The original three-volume slipcase edition of Lost Girls was replaced in summer 2009 by a single-volume edition.

- Lost Girls (by Alan Moore and Melinda Gebbie, Top Shelf, 26 August 2006 ISBN 1-891830-74-0)
- Lost Girls Single-Volume Edition by Alan Moore and Melinda Gebbie, Top Shelf, August 2009 ISBN 978-1-60309-044-5)

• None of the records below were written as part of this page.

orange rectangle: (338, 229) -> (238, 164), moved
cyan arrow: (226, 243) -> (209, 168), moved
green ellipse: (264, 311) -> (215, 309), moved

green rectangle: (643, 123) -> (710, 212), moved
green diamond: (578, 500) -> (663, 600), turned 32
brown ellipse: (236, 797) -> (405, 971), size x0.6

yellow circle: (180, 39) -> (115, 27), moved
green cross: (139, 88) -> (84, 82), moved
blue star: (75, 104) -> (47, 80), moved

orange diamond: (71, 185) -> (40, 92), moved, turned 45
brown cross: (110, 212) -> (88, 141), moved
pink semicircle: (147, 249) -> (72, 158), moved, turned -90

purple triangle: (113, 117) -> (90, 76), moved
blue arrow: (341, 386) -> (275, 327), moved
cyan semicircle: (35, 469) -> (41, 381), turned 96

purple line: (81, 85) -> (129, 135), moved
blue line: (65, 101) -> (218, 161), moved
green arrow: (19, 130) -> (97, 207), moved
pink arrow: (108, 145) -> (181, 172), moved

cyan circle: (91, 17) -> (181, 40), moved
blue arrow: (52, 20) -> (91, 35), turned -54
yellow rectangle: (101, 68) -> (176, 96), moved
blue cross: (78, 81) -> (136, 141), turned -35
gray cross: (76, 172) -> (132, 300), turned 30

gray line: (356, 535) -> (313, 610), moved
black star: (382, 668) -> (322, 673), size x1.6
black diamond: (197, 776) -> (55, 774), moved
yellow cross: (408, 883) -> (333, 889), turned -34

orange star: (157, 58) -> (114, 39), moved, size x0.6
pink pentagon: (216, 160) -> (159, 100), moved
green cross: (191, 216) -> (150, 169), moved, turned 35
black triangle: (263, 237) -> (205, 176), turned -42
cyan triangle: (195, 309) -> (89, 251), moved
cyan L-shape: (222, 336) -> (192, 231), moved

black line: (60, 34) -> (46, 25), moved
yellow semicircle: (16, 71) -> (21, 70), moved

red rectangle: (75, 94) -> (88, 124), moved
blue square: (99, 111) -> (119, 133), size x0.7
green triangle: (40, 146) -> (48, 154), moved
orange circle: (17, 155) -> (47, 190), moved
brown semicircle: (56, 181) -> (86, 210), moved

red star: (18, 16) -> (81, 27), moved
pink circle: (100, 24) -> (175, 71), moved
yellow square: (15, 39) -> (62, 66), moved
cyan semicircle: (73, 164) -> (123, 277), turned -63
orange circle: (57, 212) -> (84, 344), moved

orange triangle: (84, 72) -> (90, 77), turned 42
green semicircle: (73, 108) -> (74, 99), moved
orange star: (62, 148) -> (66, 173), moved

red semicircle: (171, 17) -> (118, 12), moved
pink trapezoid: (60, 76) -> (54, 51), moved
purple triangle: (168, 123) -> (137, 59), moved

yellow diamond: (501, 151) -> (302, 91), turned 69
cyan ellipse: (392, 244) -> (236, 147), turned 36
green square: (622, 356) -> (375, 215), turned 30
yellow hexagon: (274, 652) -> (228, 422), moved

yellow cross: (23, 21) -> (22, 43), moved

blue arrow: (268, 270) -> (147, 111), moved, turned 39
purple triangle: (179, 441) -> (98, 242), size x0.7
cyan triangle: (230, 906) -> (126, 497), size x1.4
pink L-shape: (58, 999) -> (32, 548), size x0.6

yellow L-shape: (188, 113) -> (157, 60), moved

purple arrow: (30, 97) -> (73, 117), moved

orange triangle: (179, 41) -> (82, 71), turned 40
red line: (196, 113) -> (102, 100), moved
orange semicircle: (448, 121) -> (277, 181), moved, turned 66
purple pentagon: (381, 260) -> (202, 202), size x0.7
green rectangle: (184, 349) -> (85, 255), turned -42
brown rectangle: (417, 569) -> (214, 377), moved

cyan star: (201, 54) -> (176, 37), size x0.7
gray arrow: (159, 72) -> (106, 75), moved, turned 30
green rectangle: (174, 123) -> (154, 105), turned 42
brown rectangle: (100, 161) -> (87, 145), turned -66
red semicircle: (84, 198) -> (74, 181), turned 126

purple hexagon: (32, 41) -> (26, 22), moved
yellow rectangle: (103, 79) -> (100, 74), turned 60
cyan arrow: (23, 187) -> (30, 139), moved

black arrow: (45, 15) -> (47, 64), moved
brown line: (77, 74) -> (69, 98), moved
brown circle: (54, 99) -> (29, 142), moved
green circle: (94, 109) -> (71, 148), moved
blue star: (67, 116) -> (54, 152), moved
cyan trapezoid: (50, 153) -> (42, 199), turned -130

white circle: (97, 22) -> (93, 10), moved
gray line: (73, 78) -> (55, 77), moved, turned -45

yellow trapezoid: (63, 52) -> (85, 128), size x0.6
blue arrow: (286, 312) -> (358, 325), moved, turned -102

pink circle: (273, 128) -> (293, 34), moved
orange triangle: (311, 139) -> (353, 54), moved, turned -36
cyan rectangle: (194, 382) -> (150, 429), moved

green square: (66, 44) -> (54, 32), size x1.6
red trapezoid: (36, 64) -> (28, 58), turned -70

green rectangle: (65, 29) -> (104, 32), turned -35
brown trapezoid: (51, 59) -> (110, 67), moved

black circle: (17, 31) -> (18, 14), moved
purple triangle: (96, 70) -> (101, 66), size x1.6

Over the course of the book's sixteen-year production, Moore and Gebbie entered into a romantic relationship, and in 2005 they announced their engagement to be married. "I'd recommend to anybody working on their relationship that they should try embarking on a 16-year elaborate pornography together," joked Moore. "I think they'll find it works wonders."

Moore originally planned to write in his usual style, producing a lengthy script from which Gebbie would work, but after some initial attempts they decided "to collaborate much more closely. So, she would construct the pages of artwork from my incoherent thumbnail sketches and then I would put the dialogue in afterwards."

Lost Girls was published on online magazine on The First Post in 2008.

==Interviews==
The DVD of the documentary feature film The Mindscape of Alan Moore contains an exclusive bonus interview with Gebbie, elaborately detailing the origin of the book and the collaboration with Moore.